---------- Data shown
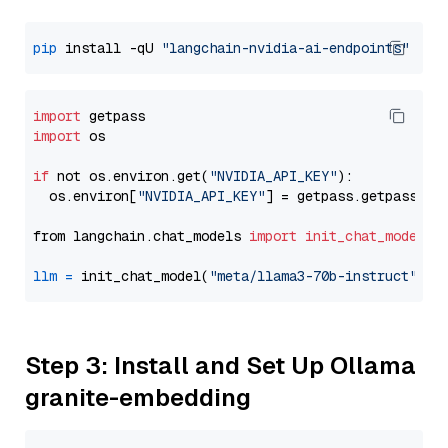
pip
 install -qU 
"langchain-nvidia-ai-endpoints"
import
import
 os

if
 not os.environ.get(
"NVIDIA_API_KEY"
):

  os.environ[
"NVIDIA_API_KEY"
] = getpass.getpass(
"E
from langchain.chat_models 
import
init_chat_model
llm
=
 init_chat_model(
"meta/llama3-70b-instruct"
, m
Step 3: Install and Set Up Ollama
granite-embedding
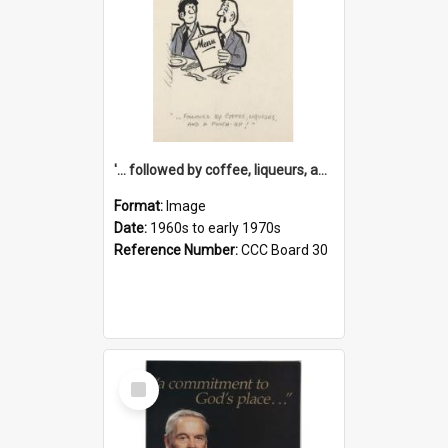
'... followed by coffee, liqueurs, and a punch-up!'
Format:
Image
Date:
1960s to early 1970s
Reference Number:
CCC Board 30
Select
Item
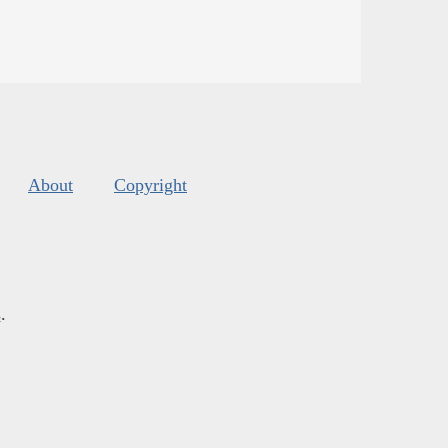
About
Copyright
s
.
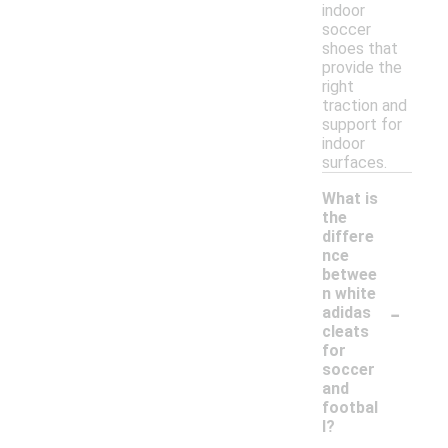
indoor
soccer
shoes that
provide the
right
traction and
support for
indoor
surfaces.
What is
the
differe
nce
betwee
n white
-
adidas
cleats
for
soccer
and
footbal
l?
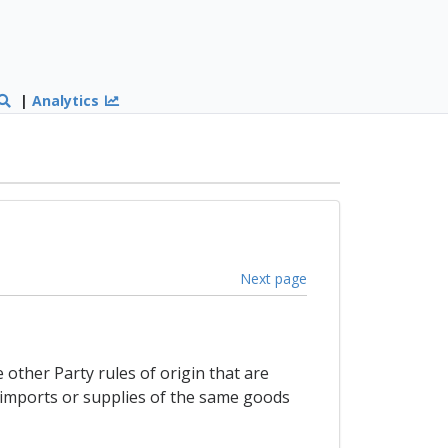
|
Analytics
Next page
other Party rules of origin that are
o imports or supplies of the same goods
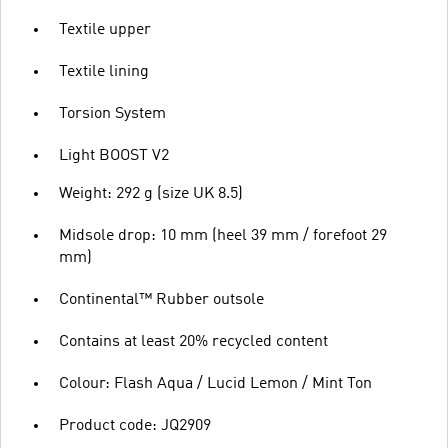
Textile upper
Textile lining
Torsion System
Light BOOST V2
Weight: 292 g (size UK 8.5)
Midsole drop: 10 mm (heel 39 mm / forefoot 29
mm)
Continental™ Rubber outsole
Contains at least 20% recycled content
Colour: Flash Aqua / Lucid Lemon / Mint Ton
Product code: JQ2909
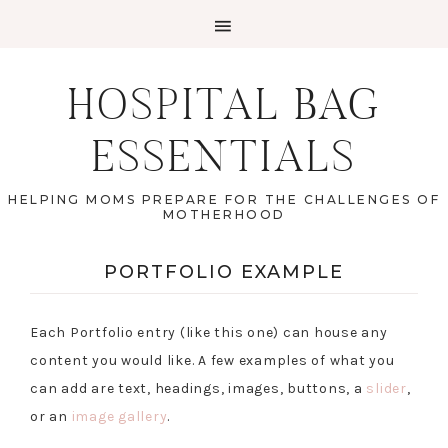
HOSPITAL BAG
ESSENTIALS
HELPING MOMS PREPARE FOR THE CHALLENGES OF
MOTHERHOOD
PORTFOLIO EXAMPLE
Each Portfolio entry (like this one) can house any
content you would like. A few examples of what you
can add are text, headings, images, buttons, a
slider
,
or an
image gallery
.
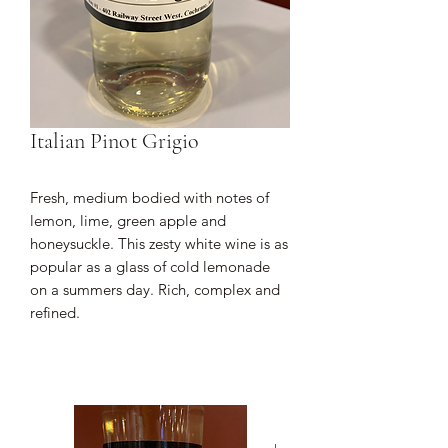
Italian Pinot Grigio
Fresh, medium bodied with notes of
lemon, lime, green apple and
honeysuckle. This zesty white wine is as
popular as a glass of cold lemonade
on a summers day. Rich, complex and
refined.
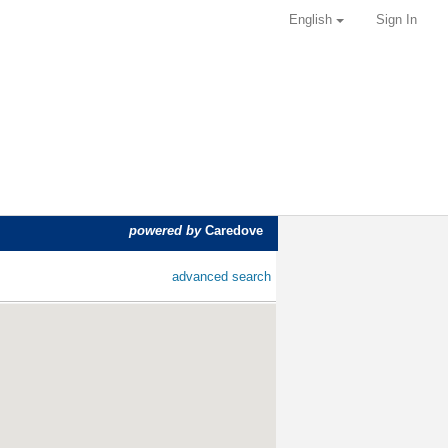
English
Sign In
powered by
Caredove
advanced search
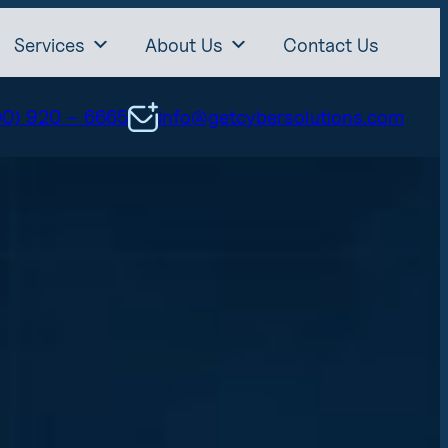
Services
About Us
Contact Us
00) 920 – 6665
info@getcybersolutions.com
--------------------
What is needed: Pictures excluded, return exactly the lines from the one with "Contains at least 20% recycled content" through the final line of the entries above, both included.

Response box:
Contains at least 20% recycled content
Colour: Flash Aqua / Lucid Lemon / Mint Ton
Product code: JQ2909
HOSPITAL BAG
ESSENTIALS
HELPING MOMS PREPARE FOR THE CHALLENGES OF
MOTHERHOOD
PORTFOLIO EXAMPLE
Each Portfolio entry (like this one) can house any
content you would like. A few examples of what you
can add are text, headings, images, buttons, a
slider
,
or an
image gallery
.
Italian Pinot Grigio
Fresh, medium bodied with notes of
lemon, lime, green apple and
honeysuckle. This zesty white wine is as
popular as a glass of cold lemonade
on a summers day. Rich, complex and
refined.
English
Sign In
powered by
Caredove
advanced search
Services
About Us
Contact Us
00) 920 – 6665
info@getcybersolutions.com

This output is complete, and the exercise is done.